# Ambylpygid Species?



## BurrowDweller (Feb 8, 2008)

Was wondering what species of ambylpygids are available in the hobby? I have D. diadema and they are very interesting. Would like to get more species but can't seem to find any for sale. Are there other species offered? Where can I get them?
Thanks,
Anthony


----------



## dtknow (Feb 8, 2008)

Phrynus marginemaculatus and another species from the US are available. I know Urbanjungles recently imported some Damon sp. from West Africa. Other than that thats it.


----------



## cacoseraph (Feb 8, 2008)

at some point i would like to get a colony of the FL Phrynus

i read a paper that says they are quite a bit more tolerant/communal than Damon species


----------



## dtknow (Feb 8, 2008)

ditto caco...I think they would be interesting vivarium inhabitants. I would hollow out an area in the background that they could have as their little treestump.


----------



## BurrowDweller (Feb 8, 2008)

They are very interesting to watch. I have some blue LEDs on mine and they don't seem to mind them. Pretty cool to see how they hunt and navigate with their antenniform legs. I saw the green ones Urban Jungles had but the ad disappeared. Might have to PM him and see if he still has any more.


----------



## ftorres (Feb 9, 2008)

*West African Cave Spider*

Hello,
I belive it to be D medius but could be wrong.


----------



## Banshee05 (Feb 9, 2008)




----------



## UrbanJungles (Feb 9, 2008)

Yes I have a few of these and recently some babies hanging out on mom's back.
They are very cool.  I have gravid moms seperated into their own containers but I have a few groups of males and immatures together in a couple of 29 gal tanks and I've not had any deaths occur.  They seem to be quite communal...

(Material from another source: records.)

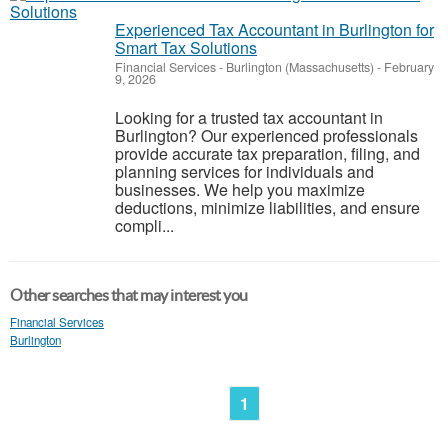
Experienced Tax Accountant in Burlington for
Smart Tax Solutions
Financial Services
-
Burlington (Massachusetts)
-
February
9, 2026
Looking for a trusted tax accountant in
Burlington? Our experienced professionals
provide accurate tax preparation, filing, and
planning services for individuals and
businesses. We help you maximize
deductions, minimize liabilities, and ensure
compli...
Other searches that may interest you
Financial Services
Burlington
1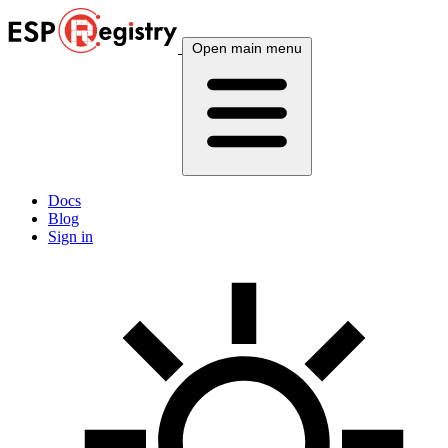
Open main menu
Docs
Blog
Sign in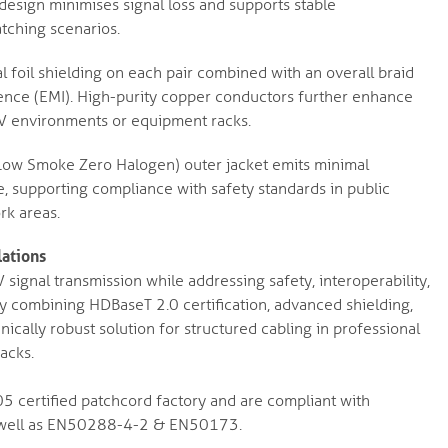
 design minimises signal loss and supports stable
atching scenarios.
l foil shielding on each pair combined with an overall braid
rence (EMI). High-purity copper conductors further enhance
y AV environments or equipment racks.
ow Smoke Zero Halogen) outer jacket emits minimal
e, supporting compliance with safety standards in public
rk areas.
lations
gnal transmission while addressing safety, interoperability,
y combining HDBaseT 2.0 certification, advanced shielding,
nically robust solution for structured cabling in professional
acks.
 certified patchcord factory and are compliant with
 well as EN50288-4-2 & EN50173.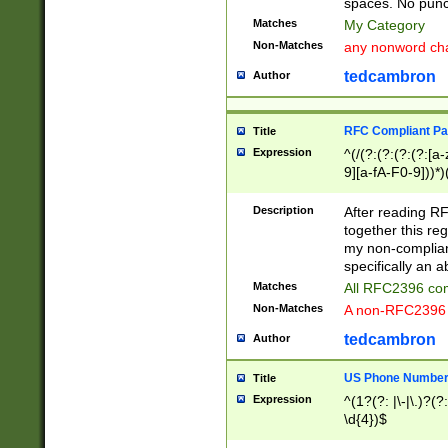
spaces. No punct
Matches
My Category
Non-Matches
any nonword char
tedcambron
Author
RFC Compliant Pa
Title
Expression
^(/(?:(?:(?:(?:[a
9][a-fA-F0-9]))*)
(?:%[a-fA-F0-9][a
_.!~*'():\@&=+\$,
Description
After reading RF
zA-Z0-9\\-_.!~*'
together this reg
9]))*))*))*))$
my non-compliant
specifically an a
Matches
All RFC2396 com
Non-Matches
A non-RFC2396 
tedcambron
Author
US Phone Numbe
Title
Expression
^(1?(?: |\-|\.)?(?:
\d{4})$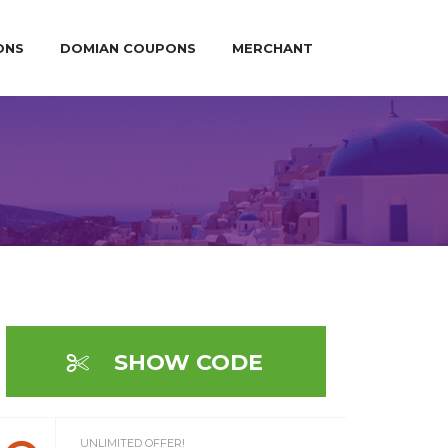
ONS
DOMIAN COUPONS
MERCHANT
SHOW CODE
UNLIMITED OFFER!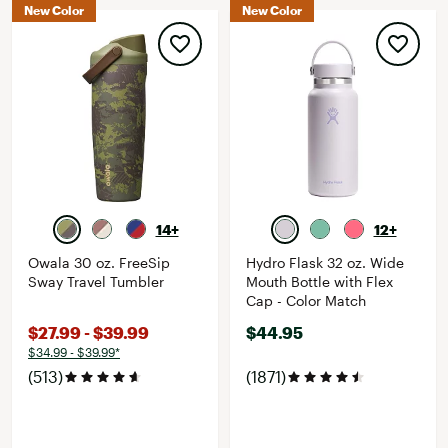
New Color
New Color
14+
12+
Owala 30 oz. FreeSip
Hydro Flask 32 oz. Wide
Sway Travel Tumbler
Mouth Bottle with Flex
Cap - Color Match
$27.99 - $39.99
$44.95
$34.99 - $39.99*
(513)
(1871)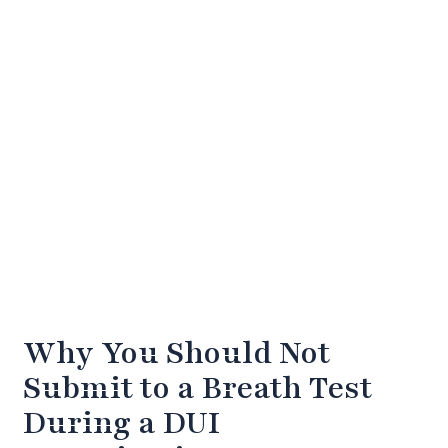
Why You Should Not
Submit to a Breath Test
During a DUI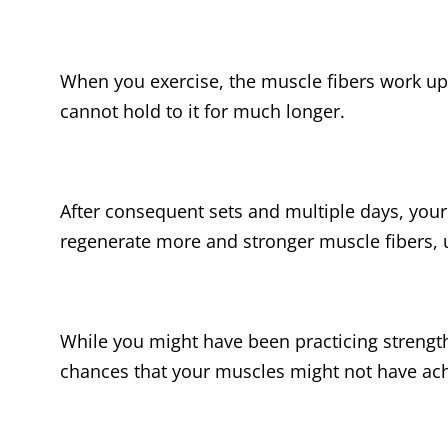
When you exercise, the muscle fibers work up 
cannot hold to it for much longer.
After consequent sets and multiple days, your
regenerate more and stronger muscle fibers, 
While you might have been practicing strength 
chances that your muscles might not have ach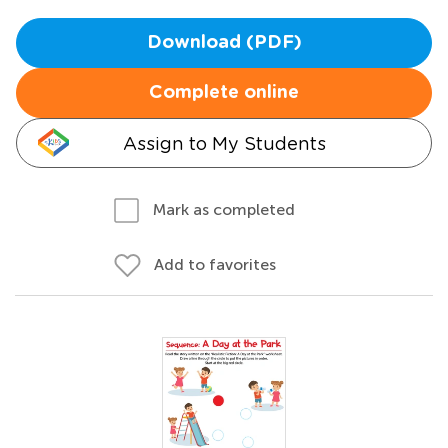
Download (PDF)
Complete online
Assign to My Students
Mark as completed
Add to favorites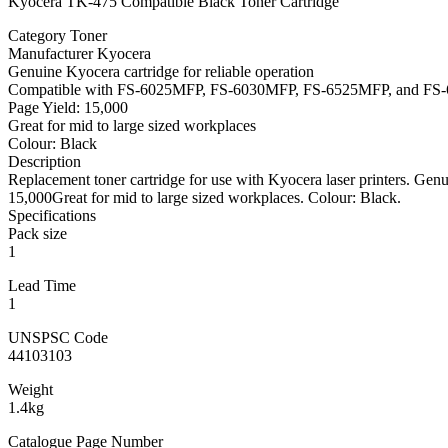
Kyocera TK-475 Compatible Black Toner Cartridge
Category Toner
Manufacturer Kyocera
Genuine Kyocera cartridge for reliable operation
Compatible with FS-6025MFP, FS-6030MFP, FS-6525MFP, and F
Page Yield: 15,000
Great for mid to large sized workplaces
Colour: Black
Description
Replacement toner cartridge for use with Kyocera laser printers. 
15,000Great for mid to large sized workplaces. Colour: Black.
Specifications
Pack size
1
Lead Time
1
UNSPSC Code
44103103
Weight
1.4kg
Catalogue Page Number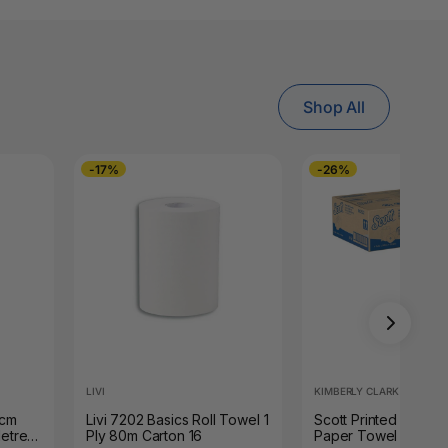
Shop All
-17%
-26%
LIVI
KIMBERLY CLARK
8cm
Livi 7202 Basics Roll Towel 1
Scott Printed Hard Ro
etres
Ply 80m Carton 16
Paper Towel 305m W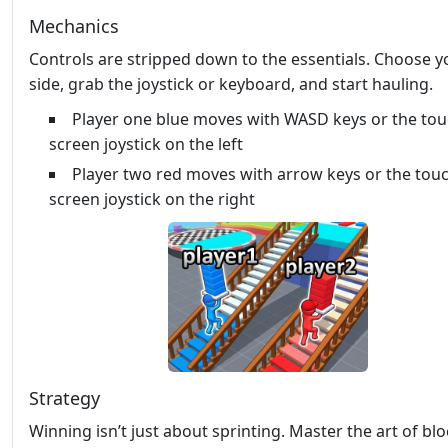
Mechanics
Controls are stripped down to the essentials. Choose y
side, grab the joystick or keyboard, and start hauling.
Player one blue moves with WASD keys or the to
screen joystick on the left
Player two red moves with arrow keys or the tou
screen joystick on the right
Strategy
Winning isn’t just about sprinting. Master the art of bl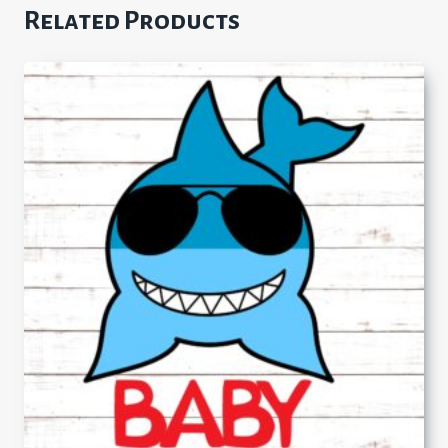
Related Products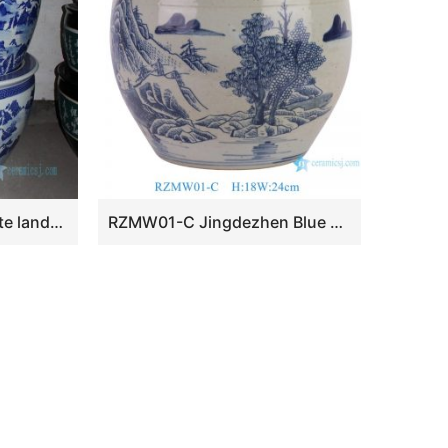
RZDE01 28.3″ Blue white landscape design ceramic fish bowls
RZMW01-C Jingdezhen Blue and white handpainted Landscape pattern small size Ceramic Flower Pot Indoor flower Vase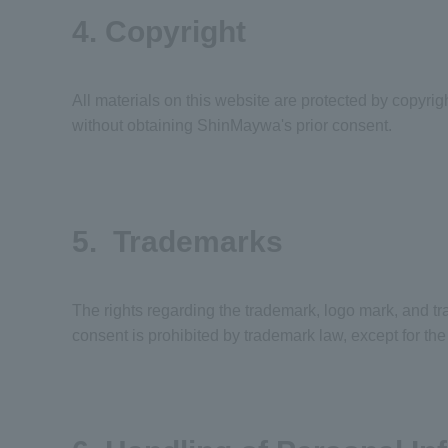
4. Copyright
All materials on this website are protected by copyrig
without obtaining ShinMaywa's prior consent.
5. Trademarks
The rights regarding the trademark, logo mark, and t
consent is prohibited by trademark law, except for t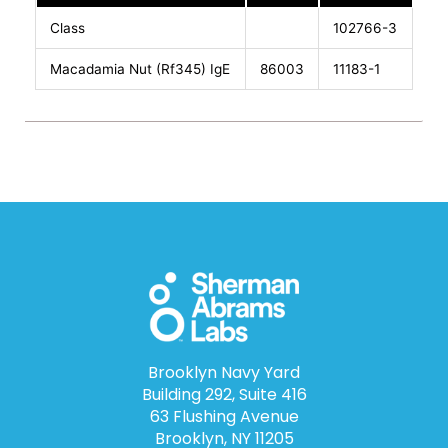
Class
102766-3
Macadamia Nut (Rf345) IgE
86003
11183-1
Brooklyn Navy Yard
Building 292, Suite 416
63 Flushing Avenue
Brooklyn, NY 11205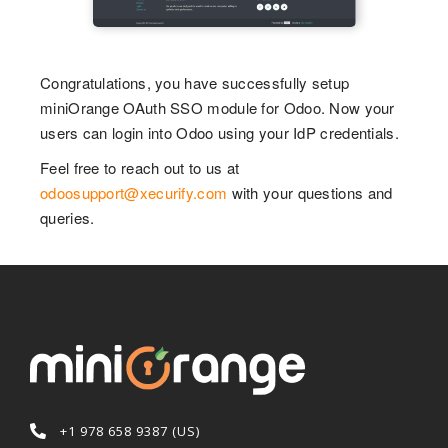
Congratulations, you have successfully setup
miniOrange OAuth SSO module for Odoo. Now your
users can login into Odoo using your IdP credentials.
Feel free to reach out to us at
odoosupport@xecurify.com
with your questions and
queries.
+1 978 658 9387 (US)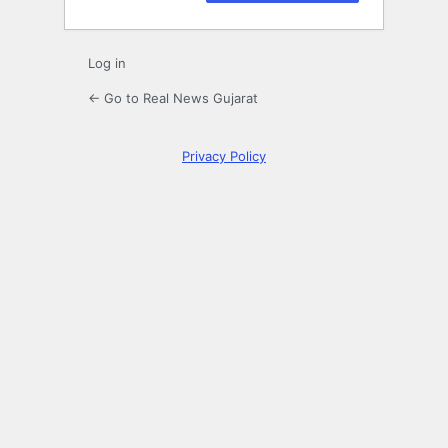
Log in
← Go to Real News Gujarat
Privacy Policy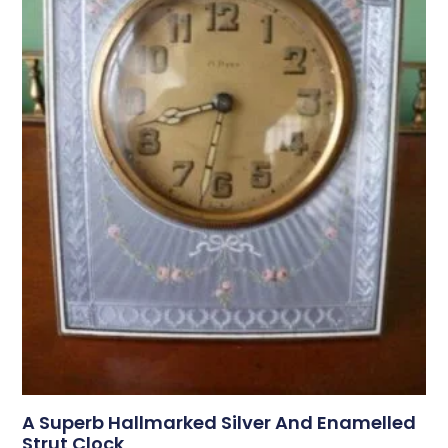
A Superb Hallmarked Silver And Enamelled
Strut Clock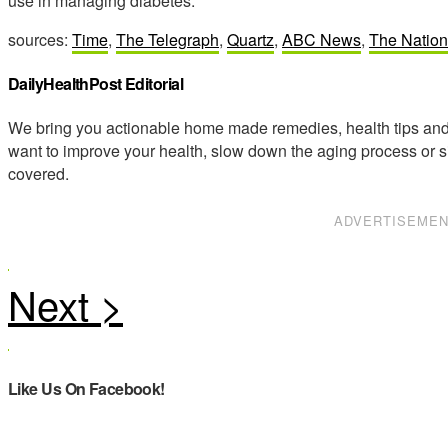
use in managing diabetes.
sources:
Time
,
The Telegraph
,
Quartz
,
ABC News
,
The Nation
DailyHealthPost Editorial
We bring you actionable home made remedies, health tips and 
want to improve your health, slow down the aging process or s
covered.
ADVERTISEME
Like Us On Facebook!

I think you're right in that these are _D. medius_....
They are too cool !!!


----------



## AbraxasComplex (Feb 10, 2008)

I really want to get more of this species in... I keep trying, but no luck:


----------



## DJ_AlMighty_247 (Feb 12, 2008)

_Damon gracilis_, from Germany


----------



## formi (Feb 12, 2008)

Hi nice pics. Does anybody have Phrynichus dhofarensis ?


----------



## Banshee05 (Feb 13, 2008)

AbraxasComplex said:


> I really want to get more of this species in... I keep trying, but no luck:


this is _Euphrynichus amanica_


----------



## Banshee05 (Feb 13, 2008)

DJ_AlMighty_247 said:


> _Damon gracilis_, from Germany


this species, sold from Thomas Vinmann are NO _Damon spp._they might be _Euphrynichus sp.cf.bacillifer_
mine are to small to ID correctly!


----------



## Banshee05 (Feb 13, 2008)

formi said:


> Hi nice pics. Does anybody have Phrynichus dhofarensis ?


I know someone  
but they aren't for sale at the moment.


----------



## Banshee05 (Feb 13, 2008)

subadult _Euphrynichus bacillifer _male






_Euphrynichus amanica _adult male


----------



## AbraxasComplex (Feb 14, 2008)

Banshee05 said:


> this is _Euphrynichus amanica_


Do you know of anyone who I can purchase a couple adults off of?


----------



## Banshee05 (Feb 15, 2008)

hi,
e.bacillifer yes, e.amanica no.


----------



## AbraxasComplex (Feb 15, 2008)

Banshee05 said:


> hi,
> e.bacillifer yes, e.amanica no.


How large do the e.bacillifer get? Same size or smaller?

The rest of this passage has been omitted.